Even in the teeth of public exams, there has been fruitful stuff happening in terms of student voice and engagement.
On Monday evening, Josh, a 6.2 student who is close both to the end of his A Levels and to the end of his time at Bedales, gave a talk to the Pudding Club – the gathering of our 3i group. Josh had chosen to talk about ‘How we learn and what makes us tick’. His talk reflected on his decade spent within the Bedales Schools and how well he felt that these environments worked alongside the innate drivers that help us learn and underpin our behaviours: valorisation – the values and behaviour of teachers which students naturally copy and which creates the self-confidence and “willingness to do what’s good” in the students; the need to find out about the world and how it works, reflecting the “intelligent thinking” that lies at the heart of our education; and finally the sense of wonder, “innate curiosity” that is so closely linked with creativity.
The power of Josh’s talk was shown in the quality of discussion it evoked – clearly what he said had resonated with many of the students in the meeting.

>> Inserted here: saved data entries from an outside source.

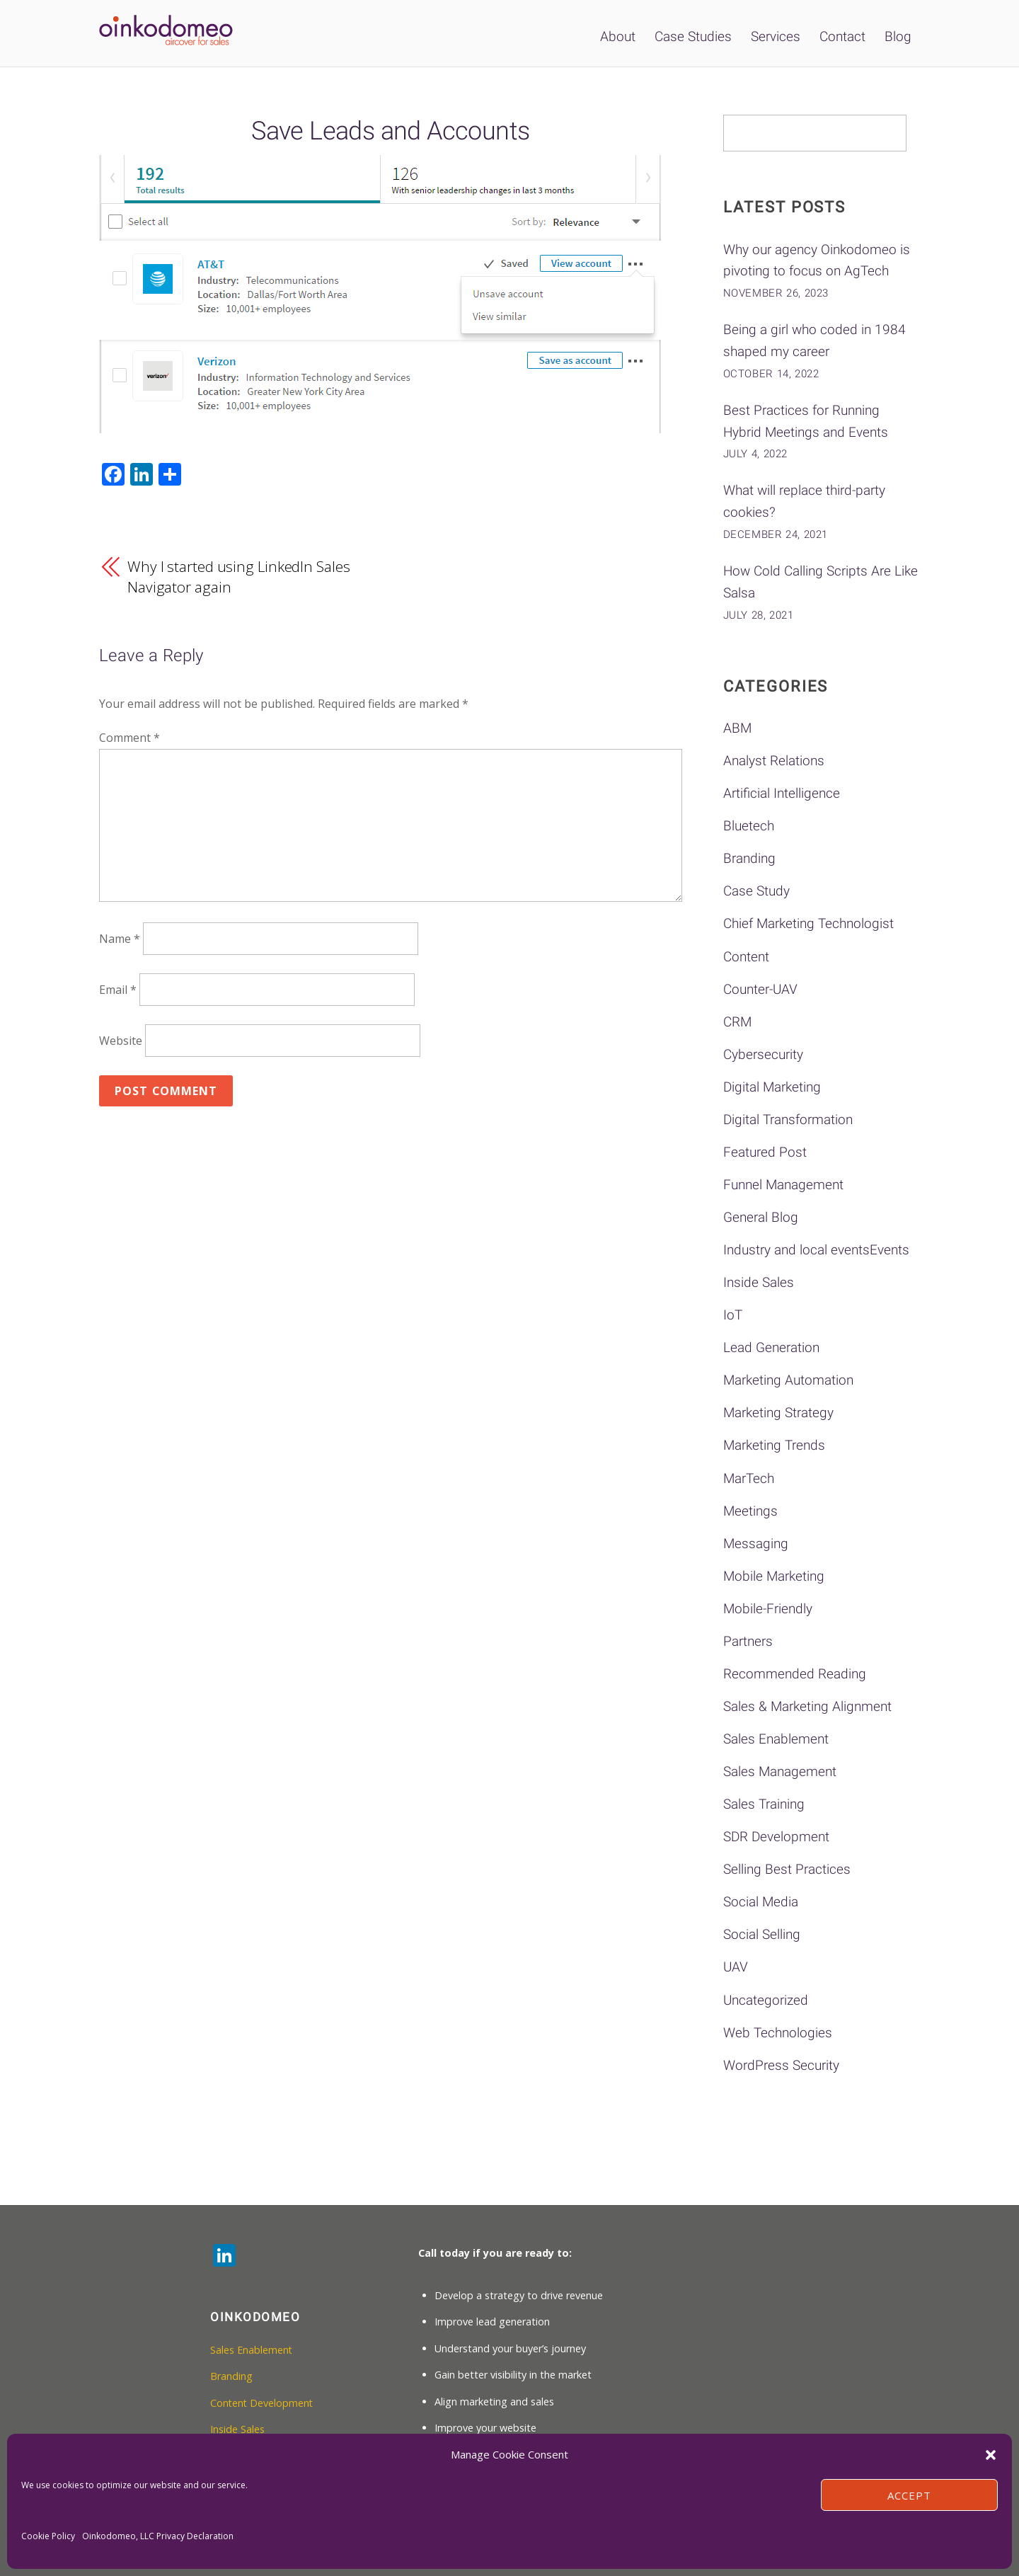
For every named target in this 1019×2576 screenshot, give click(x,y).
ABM (737, 728)
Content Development (262, 2403)
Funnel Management (783, 1185)
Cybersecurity (763, 1054)
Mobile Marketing (773, 1576)
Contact (842, 36)
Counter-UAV (760, 989)
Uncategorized (765, 2000)
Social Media (760, 1902)
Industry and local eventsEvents (816, 1250)
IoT (732, 1315)
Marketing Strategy (778, 1412)
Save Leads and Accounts (390, 131)
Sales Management (779, 1771)
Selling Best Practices (787, 1869)
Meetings (750, 1511)
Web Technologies (777, 2033)
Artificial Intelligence (781, 793)
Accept (909, 2495)
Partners (748, 1641)
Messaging (755, 1543)
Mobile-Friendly (767, 1609)
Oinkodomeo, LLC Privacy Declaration (158, 2536)
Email (118, 989)
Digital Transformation (788, 1119)
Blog (898, 36)
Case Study (756, 891)
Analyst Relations (773, 760)
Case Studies (693, 36)
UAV (735, 1967)
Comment (129, 738)
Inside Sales (758, 1282)
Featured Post (765, 1152)
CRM (737, 1022)
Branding (749, 858)
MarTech (748, 1478)
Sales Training (764, 1804)
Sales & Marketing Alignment (807, 1706)
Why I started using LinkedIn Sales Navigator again (238, 576)
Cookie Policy (48, 2536)
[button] (991, 2455)
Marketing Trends (774, 1445)
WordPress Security (781, 2065)
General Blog (760, 1217)
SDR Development (776, 1836)
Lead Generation (771, 1347)
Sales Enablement (776, 1739)
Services (775, 36)
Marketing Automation (788, 1380)
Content (746, 957)
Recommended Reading (794, 1674)
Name (119, 938)
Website (120, 1040)
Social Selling (761, 1934)
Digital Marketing (772, 1087)
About (617, 36)
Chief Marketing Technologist (808, 923)
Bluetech (748, 826)
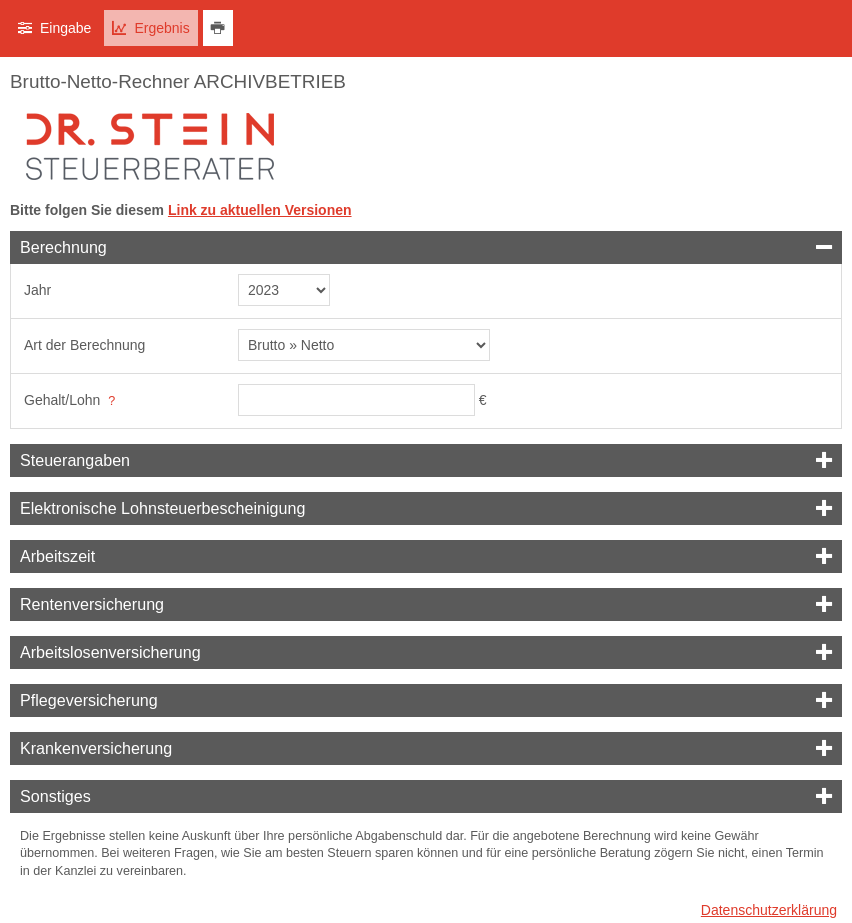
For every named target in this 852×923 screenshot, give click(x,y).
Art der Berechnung (84, 345)
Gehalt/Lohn (62, 400)
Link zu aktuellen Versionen (260, 210)
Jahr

Wednesday’s Jaw was taken by Richie (6.1) and was about music – its use for propaganda and protest. Beginning with a remarkable film from 1908 of the Marseillaise being sung and the use by the French government of this rousing song (inspired by the need to defend Strasbourg), he went on to talk about the role of the piano in middle class European life, before crossing the Atlantic and involving us in the role of music in the Vargas 1930-42 Brazilian government. He then made protest music the thread, with Bob Dylan, Martin Garvey and then the extraordinary story of Fela Kuti’s Kalakuta Republic, set up in Nigeria in the 70s and destroyed by the Nigerian government in February 1977; this was partly in response to the popularity of his protest song Zombie which attacked the mindlessness and power of the Nigerian military.
Student initiatives and talks of this kind are the best kind of inspiration for other students – and all the more powerful coming at a time of year when schools and students tend to be thinking exclusively about exams.